Customer Loyalty and Customer Burden
by Jennifer Matt
A key to maintaining customer loyalty is to reduce the amount of effort you place on your customer to do business with you. Every print sales person I talk to says their customers are loyal to them because of their relationship.
The next question I ask is, “how would you sell against yourself in your most important client?” Funny thing is – they never say “relationship” – what typically comes out is what I’ll call customer “ease”. When sales representatives really step back and look at how they interact with their customers, they realize they put a lot of burden on the customer. They would sell against themselves by making it easier to do business with them.

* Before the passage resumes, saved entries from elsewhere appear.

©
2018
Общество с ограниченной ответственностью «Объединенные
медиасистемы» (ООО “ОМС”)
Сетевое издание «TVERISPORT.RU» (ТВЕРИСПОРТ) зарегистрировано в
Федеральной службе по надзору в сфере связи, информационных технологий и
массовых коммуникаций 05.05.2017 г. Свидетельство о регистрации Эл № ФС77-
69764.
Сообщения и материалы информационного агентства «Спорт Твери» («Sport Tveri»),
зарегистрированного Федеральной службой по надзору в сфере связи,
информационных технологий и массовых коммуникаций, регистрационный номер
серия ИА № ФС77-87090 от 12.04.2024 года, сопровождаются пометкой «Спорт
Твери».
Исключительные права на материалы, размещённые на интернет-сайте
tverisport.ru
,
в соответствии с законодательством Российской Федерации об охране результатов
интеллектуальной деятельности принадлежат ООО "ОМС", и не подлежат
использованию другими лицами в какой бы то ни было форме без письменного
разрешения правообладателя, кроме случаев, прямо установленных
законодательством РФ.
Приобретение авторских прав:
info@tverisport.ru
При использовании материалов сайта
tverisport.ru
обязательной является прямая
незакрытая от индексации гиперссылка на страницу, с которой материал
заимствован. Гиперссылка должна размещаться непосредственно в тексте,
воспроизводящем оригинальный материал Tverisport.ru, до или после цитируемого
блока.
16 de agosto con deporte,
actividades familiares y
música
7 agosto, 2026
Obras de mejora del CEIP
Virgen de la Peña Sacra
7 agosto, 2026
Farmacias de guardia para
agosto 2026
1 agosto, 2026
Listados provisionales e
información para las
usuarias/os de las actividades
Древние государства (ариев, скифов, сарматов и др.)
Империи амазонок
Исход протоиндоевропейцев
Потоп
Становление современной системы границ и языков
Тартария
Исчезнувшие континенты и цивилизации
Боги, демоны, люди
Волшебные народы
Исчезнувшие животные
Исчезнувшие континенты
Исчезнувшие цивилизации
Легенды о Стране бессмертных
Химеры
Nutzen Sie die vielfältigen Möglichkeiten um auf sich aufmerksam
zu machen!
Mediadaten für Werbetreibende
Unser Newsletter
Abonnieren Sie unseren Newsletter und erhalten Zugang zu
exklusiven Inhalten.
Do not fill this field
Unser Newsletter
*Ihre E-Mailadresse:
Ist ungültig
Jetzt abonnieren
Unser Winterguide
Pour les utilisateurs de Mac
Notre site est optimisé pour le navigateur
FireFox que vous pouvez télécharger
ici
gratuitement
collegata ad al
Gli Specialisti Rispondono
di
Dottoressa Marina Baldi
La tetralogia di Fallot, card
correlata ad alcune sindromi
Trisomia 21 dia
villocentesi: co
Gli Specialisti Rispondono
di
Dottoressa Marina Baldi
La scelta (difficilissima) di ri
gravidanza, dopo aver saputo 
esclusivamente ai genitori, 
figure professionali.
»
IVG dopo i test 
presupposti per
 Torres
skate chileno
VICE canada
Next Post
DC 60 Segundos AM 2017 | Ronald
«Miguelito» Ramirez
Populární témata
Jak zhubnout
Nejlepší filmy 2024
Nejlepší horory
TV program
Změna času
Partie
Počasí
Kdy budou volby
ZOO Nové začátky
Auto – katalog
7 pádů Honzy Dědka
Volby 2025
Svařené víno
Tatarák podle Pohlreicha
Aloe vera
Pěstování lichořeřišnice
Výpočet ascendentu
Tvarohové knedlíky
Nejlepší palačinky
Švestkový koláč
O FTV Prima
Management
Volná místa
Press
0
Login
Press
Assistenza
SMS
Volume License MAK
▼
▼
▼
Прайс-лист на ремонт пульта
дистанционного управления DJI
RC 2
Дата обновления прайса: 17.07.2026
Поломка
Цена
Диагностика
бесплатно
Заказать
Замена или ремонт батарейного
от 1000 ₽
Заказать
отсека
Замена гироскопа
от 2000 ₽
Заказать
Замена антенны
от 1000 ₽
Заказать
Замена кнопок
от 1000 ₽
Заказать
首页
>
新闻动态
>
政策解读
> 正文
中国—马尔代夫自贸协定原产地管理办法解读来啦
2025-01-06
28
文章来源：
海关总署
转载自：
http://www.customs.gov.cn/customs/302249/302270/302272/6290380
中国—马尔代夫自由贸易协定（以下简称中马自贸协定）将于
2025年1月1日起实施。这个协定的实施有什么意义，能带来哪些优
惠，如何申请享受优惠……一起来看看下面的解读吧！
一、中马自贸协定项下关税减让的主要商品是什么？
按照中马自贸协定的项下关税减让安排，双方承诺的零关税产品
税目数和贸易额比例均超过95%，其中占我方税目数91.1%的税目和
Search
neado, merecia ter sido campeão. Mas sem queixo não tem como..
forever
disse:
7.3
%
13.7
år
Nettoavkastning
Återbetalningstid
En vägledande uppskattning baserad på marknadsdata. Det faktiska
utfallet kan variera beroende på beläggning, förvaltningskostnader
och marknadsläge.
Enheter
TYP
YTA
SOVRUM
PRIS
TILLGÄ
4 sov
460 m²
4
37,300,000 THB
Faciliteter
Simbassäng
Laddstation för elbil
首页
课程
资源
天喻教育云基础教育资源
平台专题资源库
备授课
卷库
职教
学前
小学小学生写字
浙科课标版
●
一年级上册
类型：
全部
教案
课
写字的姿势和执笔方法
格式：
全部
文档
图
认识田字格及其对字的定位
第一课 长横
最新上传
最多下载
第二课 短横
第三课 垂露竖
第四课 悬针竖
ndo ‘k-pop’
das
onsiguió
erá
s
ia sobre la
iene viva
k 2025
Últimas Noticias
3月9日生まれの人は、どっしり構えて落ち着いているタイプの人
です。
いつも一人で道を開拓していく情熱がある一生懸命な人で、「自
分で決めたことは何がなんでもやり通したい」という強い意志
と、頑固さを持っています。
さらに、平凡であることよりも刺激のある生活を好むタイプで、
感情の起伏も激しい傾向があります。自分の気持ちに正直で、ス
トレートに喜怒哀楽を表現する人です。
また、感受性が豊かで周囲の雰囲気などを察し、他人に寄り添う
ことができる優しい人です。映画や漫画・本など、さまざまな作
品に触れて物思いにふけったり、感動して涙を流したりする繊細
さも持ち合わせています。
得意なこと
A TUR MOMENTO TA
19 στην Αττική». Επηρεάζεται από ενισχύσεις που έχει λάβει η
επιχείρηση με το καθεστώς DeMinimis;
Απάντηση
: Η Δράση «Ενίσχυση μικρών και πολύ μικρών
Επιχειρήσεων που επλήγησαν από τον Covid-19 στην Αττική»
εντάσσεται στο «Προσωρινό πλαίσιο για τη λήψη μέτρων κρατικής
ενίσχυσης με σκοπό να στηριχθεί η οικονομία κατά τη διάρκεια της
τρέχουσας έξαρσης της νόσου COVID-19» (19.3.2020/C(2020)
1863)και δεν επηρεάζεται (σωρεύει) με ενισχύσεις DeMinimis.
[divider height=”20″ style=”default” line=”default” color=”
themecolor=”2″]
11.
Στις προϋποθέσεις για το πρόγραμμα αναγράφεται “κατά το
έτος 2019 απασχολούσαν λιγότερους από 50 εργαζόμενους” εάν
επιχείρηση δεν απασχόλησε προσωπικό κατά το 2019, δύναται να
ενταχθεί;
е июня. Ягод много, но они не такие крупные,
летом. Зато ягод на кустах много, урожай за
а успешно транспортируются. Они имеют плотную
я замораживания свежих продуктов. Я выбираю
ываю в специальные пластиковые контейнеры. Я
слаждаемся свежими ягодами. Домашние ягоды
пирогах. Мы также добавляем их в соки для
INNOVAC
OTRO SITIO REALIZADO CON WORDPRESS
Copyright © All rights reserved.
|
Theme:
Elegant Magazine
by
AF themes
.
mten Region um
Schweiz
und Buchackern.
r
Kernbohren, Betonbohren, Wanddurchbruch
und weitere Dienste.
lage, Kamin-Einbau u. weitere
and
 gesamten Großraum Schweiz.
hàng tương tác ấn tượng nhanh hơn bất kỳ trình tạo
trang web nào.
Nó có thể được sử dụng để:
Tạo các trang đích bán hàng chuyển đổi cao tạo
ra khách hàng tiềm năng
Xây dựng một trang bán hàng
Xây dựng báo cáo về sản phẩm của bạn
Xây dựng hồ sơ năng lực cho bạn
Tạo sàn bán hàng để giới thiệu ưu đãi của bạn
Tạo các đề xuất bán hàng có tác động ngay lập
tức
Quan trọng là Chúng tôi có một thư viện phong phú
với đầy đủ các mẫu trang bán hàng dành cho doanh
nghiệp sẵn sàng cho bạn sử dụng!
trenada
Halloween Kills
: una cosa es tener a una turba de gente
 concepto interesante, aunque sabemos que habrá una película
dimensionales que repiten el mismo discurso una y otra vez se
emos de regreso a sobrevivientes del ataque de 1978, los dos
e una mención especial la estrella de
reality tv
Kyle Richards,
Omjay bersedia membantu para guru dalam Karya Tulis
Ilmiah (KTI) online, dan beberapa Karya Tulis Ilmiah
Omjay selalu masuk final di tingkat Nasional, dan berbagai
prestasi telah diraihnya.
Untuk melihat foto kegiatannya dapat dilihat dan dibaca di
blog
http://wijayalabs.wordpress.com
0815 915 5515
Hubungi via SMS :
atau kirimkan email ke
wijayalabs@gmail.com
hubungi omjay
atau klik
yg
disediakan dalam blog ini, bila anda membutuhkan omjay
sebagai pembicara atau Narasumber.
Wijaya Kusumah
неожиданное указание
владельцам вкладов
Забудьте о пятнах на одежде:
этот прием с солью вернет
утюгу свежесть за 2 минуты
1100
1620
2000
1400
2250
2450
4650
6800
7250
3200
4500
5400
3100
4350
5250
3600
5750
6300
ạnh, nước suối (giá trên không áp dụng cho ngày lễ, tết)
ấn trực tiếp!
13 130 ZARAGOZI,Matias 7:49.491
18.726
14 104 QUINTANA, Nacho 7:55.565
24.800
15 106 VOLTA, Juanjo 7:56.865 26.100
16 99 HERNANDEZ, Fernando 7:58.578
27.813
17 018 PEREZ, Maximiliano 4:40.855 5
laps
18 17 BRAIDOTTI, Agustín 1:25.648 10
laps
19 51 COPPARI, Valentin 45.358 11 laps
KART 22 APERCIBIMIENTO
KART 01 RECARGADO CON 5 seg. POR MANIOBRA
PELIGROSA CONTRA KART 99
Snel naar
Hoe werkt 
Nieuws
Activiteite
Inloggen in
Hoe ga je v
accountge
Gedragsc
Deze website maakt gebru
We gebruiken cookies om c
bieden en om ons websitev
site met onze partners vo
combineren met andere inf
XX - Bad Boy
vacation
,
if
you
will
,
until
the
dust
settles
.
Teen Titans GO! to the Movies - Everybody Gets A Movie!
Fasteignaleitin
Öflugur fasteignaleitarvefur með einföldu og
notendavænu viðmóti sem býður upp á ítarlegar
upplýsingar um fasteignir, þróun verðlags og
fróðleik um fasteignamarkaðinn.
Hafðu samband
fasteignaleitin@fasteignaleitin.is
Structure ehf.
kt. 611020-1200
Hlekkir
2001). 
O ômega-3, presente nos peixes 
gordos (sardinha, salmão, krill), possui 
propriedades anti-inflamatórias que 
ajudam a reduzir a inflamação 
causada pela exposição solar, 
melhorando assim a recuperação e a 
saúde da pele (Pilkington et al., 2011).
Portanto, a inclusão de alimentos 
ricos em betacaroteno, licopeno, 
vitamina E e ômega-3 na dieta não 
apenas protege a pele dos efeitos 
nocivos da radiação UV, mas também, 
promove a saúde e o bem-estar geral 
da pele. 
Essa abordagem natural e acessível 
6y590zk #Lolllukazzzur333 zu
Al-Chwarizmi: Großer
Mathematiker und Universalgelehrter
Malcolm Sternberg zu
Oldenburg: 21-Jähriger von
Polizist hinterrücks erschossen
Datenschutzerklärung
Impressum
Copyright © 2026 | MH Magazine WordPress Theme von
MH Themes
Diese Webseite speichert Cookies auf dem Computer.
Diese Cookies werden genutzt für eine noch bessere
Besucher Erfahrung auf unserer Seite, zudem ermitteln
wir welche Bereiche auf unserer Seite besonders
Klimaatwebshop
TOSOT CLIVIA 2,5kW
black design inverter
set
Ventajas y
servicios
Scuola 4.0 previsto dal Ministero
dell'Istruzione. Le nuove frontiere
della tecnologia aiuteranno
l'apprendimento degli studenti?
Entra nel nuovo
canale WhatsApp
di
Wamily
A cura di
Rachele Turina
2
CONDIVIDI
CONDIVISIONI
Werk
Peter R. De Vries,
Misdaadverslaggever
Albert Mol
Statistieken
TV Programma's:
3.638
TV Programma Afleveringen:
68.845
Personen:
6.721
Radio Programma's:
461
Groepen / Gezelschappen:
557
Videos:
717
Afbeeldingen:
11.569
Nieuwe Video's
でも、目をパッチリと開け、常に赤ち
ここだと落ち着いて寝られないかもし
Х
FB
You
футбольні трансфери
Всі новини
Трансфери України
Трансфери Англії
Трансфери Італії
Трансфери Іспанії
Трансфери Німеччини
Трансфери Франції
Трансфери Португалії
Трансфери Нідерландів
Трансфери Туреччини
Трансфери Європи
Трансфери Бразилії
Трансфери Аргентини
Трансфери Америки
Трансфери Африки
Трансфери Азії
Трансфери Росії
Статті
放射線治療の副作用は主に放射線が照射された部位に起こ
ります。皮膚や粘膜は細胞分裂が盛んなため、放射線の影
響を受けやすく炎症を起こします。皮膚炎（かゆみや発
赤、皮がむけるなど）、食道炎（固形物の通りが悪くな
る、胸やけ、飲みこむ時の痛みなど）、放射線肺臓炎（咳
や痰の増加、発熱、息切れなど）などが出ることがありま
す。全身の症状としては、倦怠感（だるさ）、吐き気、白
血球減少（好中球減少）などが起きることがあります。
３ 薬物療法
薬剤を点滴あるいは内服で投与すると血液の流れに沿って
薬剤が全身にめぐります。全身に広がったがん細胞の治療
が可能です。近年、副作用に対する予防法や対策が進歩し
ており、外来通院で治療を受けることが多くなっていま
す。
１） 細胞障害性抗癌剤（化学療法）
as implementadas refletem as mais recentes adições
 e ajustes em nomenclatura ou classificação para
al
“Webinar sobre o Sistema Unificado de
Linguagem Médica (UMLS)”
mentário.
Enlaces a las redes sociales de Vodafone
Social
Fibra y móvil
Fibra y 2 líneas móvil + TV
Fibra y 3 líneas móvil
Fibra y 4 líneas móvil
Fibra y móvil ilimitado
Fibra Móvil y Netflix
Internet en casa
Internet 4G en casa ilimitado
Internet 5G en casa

In a manual print ordering process the steps can be daunting:
1. Customer e-mail or calls
2. Sales representative responds
3. Specifications are discussed
4. Specifications are finalized
5. Submitted to estimating
6. Estimate produced
7. Quote created for the customer
8. Quote signed off
9. PO generated
10. Job enters pre-press
11. Proof created
12. Proof signed off on
13. Job goes into production
We often look at all the labor involved on our side (labor paid for by the printer), but we also need to start considering the labor we’re consuming on the customer’s side. When each and every order into your business requires a multiple step process that is done with high touch/isolated tools (e-mail and phone), you are forcing the customer to use labor too.
Efficiency is about removing non-value add steps to every process. A non-value add step means something you can’t charge for. There is new evidence that reducing customer burden (the effort it takes your customers to do business with you) is a significant factor in customer loyalty.
How much customer burden is your business generating?